As for the pone thing, this was written for Anon in Equestria. Which is why it's about Anon, and why there are pones.

1722439
If I had to guess, it's because I tagged it properly, and my spelling, grammar, and punctuation were up to par.

all homophobes are hate-mongering retarded inbred redneck closet faggots
obviously
real horror would be depicting them as real people with more than 1 dimension
because we all know that's not possible irl
anyone who disagrees with ABC somebody or other is clearly an evil XYZ
(replace ABC with your favored group of choice and XYZ with a group that disagrees with you)
anyway
this sucks
it's great that you support gay rights
but it doesn't help your story much

1722532
You seem to be assuming too much of this.

1722545
plz tel mi wat im asumin plz
im cureeus
cuz u dindt xplane urself
vere wel
:twilightsmile:

I have a question. WHAT are you trying to say,and WHAT are you trying to portray? And you DO know that posting anything religious up on sites like this would get you to this state? WHAT are you thinking?

Edit: This is STILL a trollfic no matter what you say. And as for Christian Extremist bashing gays makes more sense? Tell me if the trolls who bash bronies are chirstian or not.

not all christians disaprove of gay rights

to be fair i like how anon intolerantly killed a pony
it sounds like anonymous
actually
this isn't that bad
i kind of like it
because it's lulzy

but it still sucks

but i like it

but i upvoted

but next time you should make it look like you actually hate gays
that causes so much more butthurt
and trolling =/= moralfaggotry

have a nice day :twilightsmile:

1722567

lol
like anyone's going to listen to you
we know the truth
hail satan

1722472

But do we really?

1722559
I'm not trying to SAY anything. There's no "message" here. This isn't Diamond in the Rough. You just read it, not analyze it.
And it portrays a religious extremist killing an innocent gay pony because it's sad and you're supposed to feel sad. That's what I was thinking.

1722509
I'm not saying he's wrong, I'm questioning the intention of the story. The book of Leviticus is the one that says that if man lays with another man they should be put to death. It says much the same about eating lobster and shrimp too but Christians aren't demanding that which is why fundamentalism is, IMHO, mental.

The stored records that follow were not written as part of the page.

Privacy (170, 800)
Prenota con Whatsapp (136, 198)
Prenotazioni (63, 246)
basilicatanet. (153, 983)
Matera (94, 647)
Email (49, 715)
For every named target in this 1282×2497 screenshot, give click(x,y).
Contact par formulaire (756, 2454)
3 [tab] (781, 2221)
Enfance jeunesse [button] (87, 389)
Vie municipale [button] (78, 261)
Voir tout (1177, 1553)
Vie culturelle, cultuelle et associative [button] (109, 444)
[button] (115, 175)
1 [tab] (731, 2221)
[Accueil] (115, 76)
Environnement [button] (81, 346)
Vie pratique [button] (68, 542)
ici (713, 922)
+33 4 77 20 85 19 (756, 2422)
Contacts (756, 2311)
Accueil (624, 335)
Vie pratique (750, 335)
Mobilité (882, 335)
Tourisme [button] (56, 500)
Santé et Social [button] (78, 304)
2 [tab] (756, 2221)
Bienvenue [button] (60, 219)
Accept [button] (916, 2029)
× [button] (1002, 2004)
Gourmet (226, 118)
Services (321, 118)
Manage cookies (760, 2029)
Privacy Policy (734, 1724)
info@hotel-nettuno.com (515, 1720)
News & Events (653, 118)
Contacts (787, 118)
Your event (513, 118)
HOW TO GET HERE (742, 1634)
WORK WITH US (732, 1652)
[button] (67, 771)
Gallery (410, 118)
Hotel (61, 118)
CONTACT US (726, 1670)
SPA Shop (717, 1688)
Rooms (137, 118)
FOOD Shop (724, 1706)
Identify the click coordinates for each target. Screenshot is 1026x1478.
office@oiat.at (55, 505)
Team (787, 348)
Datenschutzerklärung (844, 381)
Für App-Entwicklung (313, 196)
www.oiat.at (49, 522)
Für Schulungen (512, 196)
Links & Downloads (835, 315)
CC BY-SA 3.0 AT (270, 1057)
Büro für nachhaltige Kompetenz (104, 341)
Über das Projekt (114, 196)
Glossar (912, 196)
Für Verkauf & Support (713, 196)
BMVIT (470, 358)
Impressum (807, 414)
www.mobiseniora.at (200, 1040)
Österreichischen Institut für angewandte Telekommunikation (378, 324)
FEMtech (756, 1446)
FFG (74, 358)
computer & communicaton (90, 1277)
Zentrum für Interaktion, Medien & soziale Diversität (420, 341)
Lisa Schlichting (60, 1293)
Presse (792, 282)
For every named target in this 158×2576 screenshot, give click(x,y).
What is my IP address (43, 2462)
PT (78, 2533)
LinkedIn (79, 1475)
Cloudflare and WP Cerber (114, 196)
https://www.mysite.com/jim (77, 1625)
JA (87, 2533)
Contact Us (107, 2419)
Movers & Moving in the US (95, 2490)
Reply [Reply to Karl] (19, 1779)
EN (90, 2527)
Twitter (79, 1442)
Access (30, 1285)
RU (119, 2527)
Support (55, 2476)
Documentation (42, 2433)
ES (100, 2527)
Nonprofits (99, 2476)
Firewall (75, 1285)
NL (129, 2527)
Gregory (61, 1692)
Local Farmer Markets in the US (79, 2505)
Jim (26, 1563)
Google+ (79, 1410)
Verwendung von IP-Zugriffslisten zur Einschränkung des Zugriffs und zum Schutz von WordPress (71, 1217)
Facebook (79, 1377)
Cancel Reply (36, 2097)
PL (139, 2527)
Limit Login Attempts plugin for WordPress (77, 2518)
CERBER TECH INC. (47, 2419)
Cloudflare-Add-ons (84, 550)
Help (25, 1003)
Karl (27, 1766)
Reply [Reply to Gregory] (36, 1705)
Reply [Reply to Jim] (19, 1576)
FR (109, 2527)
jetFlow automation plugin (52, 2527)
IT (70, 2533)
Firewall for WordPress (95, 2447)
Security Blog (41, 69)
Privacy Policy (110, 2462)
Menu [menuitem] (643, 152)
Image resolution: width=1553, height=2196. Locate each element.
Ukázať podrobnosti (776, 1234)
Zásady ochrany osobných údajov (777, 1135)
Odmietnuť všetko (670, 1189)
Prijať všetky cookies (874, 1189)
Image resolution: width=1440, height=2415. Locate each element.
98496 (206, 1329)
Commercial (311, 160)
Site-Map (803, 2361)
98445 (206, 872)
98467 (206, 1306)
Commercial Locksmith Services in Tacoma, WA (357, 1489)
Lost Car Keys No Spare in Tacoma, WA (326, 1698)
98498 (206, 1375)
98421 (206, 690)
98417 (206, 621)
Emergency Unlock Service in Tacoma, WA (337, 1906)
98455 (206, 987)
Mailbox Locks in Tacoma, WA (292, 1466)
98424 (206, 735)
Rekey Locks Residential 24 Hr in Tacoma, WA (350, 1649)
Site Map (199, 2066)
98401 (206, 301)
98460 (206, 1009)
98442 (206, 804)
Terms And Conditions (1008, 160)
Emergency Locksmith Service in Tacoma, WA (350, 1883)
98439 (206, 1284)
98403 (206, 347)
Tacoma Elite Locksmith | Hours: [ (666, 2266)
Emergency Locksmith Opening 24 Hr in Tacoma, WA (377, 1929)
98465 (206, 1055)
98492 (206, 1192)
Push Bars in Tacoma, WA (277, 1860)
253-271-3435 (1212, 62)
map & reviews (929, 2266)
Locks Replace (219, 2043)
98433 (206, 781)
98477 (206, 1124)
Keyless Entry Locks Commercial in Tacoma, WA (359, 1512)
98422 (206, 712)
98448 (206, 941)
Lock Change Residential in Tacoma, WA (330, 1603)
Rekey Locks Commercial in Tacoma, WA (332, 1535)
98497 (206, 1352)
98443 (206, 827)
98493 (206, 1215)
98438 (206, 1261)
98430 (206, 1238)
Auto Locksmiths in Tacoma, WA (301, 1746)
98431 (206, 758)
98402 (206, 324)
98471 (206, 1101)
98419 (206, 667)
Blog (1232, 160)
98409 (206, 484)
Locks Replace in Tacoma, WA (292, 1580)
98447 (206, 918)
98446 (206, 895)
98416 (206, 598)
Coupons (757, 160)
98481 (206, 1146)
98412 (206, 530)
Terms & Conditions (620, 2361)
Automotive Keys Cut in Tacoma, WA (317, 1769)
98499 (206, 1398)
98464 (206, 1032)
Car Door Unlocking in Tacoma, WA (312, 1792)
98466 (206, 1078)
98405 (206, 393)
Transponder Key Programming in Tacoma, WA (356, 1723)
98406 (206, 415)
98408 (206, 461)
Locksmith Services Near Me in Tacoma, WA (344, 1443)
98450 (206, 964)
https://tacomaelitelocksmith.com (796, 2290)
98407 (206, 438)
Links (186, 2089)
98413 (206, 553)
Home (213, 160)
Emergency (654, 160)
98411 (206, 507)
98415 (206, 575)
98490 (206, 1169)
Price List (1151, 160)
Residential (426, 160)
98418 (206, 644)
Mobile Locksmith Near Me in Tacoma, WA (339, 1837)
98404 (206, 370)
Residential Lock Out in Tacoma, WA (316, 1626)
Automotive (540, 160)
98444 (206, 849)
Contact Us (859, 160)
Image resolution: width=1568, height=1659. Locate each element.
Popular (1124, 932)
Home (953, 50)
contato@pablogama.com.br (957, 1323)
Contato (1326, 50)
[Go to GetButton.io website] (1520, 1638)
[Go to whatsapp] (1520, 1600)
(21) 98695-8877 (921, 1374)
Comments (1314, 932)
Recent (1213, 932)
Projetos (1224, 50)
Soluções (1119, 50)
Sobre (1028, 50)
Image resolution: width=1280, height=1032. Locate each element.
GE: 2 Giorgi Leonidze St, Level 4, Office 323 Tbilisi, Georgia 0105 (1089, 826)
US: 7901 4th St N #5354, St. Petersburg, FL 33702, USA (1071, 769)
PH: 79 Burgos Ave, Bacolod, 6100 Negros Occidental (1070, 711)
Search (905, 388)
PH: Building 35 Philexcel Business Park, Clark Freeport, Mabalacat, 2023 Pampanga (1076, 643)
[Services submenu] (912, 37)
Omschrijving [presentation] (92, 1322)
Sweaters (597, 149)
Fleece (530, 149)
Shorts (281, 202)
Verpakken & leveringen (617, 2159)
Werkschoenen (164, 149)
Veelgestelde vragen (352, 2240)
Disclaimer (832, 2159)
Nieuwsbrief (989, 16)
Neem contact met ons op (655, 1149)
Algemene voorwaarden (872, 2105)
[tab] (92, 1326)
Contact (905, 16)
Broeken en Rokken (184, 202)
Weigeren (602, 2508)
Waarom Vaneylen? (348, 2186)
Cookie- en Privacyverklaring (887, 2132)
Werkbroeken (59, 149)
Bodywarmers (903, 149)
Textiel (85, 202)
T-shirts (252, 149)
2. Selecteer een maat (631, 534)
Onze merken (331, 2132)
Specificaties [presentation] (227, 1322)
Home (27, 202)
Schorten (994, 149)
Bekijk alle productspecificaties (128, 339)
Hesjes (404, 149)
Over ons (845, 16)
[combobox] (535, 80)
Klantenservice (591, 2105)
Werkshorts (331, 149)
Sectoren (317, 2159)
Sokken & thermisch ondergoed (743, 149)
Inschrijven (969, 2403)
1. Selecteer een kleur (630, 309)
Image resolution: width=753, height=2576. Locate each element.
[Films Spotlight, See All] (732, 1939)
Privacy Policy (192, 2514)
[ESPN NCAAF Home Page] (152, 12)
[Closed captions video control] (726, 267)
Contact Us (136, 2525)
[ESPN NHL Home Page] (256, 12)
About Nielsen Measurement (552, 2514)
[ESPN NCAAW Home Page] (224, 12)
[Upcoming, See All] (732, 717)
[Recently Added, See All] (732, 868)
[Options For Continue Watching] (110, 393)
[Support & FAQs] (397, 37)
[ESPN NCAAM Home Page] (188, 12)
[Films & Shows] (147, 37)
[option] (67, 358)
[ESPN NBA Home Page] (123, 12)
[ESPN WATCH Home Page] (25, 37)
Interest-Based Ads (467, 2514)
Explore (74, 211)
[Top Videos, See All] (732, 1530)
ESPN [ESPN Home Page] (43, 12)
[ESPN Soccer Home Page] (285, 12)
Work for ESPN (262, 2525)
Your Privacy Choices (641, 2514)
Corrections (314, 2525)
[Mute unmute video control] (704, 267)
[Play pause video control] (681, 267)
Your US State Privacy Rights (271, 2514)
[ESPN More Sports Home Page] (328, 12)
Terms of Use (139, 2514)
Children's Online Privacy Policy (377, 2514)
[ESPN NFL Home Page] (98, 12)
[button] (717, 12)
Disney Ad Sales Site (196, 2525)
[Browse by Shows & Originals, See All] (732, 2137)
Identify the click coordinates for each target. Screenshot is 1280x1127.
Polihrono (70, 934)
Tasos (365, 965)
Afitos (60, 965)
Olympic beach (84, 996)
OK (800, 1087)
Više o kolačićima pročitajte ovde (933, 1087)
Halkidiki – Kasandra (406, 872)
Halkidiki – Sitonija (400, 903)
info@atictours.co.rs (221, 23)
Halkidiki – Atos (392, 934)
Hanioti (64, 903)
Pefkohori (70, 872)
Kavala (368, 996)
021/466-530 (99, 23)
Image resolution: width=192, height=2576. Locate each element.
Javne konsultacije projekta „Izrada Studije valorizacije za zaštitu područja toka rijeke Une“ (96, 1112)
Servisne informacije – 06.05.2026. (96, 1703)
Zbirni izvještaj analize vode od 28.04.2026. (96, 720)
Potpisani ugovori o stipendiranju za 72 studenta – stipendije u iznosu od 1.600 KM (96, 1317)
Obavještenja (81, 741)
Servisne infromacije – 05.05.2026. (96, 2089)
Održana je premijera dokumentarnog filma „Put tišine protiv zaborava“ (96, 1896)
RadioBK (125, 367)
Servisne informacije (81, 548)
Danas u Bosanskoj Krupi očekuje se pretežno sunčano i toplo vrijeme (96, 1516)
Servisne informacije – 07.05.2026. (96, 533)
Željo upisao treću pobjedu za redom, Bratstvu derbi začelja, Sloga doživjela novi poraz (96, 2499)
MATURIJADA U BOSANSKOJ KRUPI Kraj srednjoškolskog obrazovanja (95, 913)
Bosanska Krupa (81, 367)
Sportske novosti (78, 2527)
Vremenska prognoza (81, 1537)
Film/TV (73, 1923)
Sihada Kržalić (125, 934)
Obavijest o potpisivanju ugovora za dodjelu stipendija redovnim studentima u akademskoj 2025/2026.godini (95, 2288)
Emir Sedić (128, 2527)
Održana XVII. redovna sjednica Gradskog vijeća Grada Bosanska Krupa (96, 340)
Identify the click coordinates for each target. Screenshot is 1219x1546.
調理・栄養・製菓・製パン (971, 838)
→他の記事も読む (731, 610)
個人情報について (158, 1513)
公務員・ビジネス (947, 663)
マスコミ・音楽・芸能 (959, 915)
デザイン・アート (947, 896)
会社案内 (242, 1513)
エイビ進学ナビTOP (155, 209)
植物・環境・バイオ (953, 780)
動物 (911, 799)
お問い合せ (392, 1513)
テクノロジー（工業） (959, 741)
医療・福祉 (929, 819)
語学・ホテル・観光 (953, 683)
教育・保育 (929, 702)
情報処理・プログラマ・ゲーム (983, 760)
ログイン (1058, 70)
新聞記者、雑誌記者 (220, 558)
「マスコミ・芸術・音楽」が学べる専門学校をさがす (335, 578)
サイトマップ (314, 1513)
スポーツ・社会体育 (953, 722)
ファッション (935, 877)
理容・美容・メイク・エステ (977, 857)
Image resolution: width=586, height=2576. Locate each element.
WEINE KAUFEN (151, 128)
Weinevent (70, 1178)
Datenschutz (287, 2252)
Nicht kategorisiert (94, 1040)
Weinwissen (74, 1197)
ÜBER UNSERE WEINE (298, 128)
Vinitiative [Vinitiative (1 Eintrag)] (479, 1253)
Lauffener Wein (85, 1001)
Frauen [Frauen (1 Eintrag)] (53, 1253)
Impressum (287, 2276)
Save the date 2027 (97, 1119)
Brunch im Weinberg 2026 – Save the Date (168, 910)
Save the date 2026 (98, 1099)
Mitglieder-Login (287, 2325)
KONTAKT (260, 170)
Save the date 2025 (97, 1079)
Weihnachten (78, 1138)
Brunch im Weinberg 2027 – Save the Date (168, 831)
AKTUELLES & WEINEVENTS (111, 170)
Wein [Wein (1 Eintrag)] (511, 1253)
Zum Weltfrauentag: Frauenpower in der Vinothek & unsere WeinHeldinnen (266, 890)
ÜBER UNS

Thing is, that's part of the old testament, before forgiveness in the new testament. By the time the bible hits the new testament it really slacks off on telling people to murder everyone for every little thing.

My point for this is the same as for video games and the supposed violence they create. If a person murders someone and you find out they've been playing call of duty 324234423525, i wouldn't go straight to the game and say it's the games fault, I would first check and make sure he's not batshit insane.

I'm drawing that same parallel here.

Oh and yes i'm a christian (as much as i hate to say that now and then) and i do write F/F shipping/pairings. Why? Because the bible in the new testament says "Behold, I send you forth as sheep in the midst of wolves: be ye therefore wise as serpents, and harmless as doves."
And i believe my mission on earth should not be to cause pain or suffering, trouble or anguish, but to help those who need it and bring a smile to those who have none.
Love the sinner, hate the sin so to speak.


1722464
Kudos to you for not deleting every negative comment, it says a lot about someone who doesn't just delete everything they don't like, especially on the internet.

1722616 Many thanks for clearing that up (No sarcasm here, seriously). But in honesty really, I highly recommend not posting such stuff up here. Your English was good though, really. Just... y'know, the content.